Filter by platform to find quick tips and patterns you bookmarked on Twitter/X. Useful when you remember saving something but not the exact content.

What have I saved about CI/CD pipeline optimization?

When refactoring your build pipeline, surface saved DevOps content from across platforms without leaving the editor.

What you can do

Search bookmarks by meaning while writing code

Filter by platform (Twitter, Reddit, LinkedIn)

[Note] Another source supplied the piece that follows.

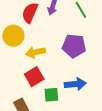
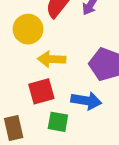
blue arrow: (75, 84) -> (86, 101), moved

Surface saved technical content during AI chat sessions

Combine bookmark search with Cursor's codebase understanding

Access bookmarks alongside Cursor's Composer and Chat features

Works with other MCP servers you have configured

Frequently asked questions

Does Cursor support MCP? +
Yes. Cursor has built-in MCP support. You can add MCP servers through the Settings UI or by editing the configuration file directly. MCP tools are available in Cursor's AI chat and Composer features.
Is the config format the same as Claude Desktop? +
Yes. Cursor uses the same mcpServers format with command, args, and env fields. If you already have ContextBolt configured in Claude Desktop, you can reuse the same configuration block in Cursor.
Can I use ContextBolt with Cursor's Composer? +
Yes. When Composer has access to MCP tools, it can search your bookmarks as part of a multi-step coding workflow. For example, it might search your bookmarks for relevant patterns before generating code.
Do I need a Cursor Pro subscription? +
MCP support is available across Cursor plans. You do need a ContextBolt Pro subscription (£4/month) for the MCP endpoint, but Cursor itself does not restrict MCP usage to paid tiers.
Can Cursor modify my bookmarks? +
No. The MCP integration is read-only. Cursor can search and retrieve bookmark data, but it cannot create, modify, or delete bookmarks.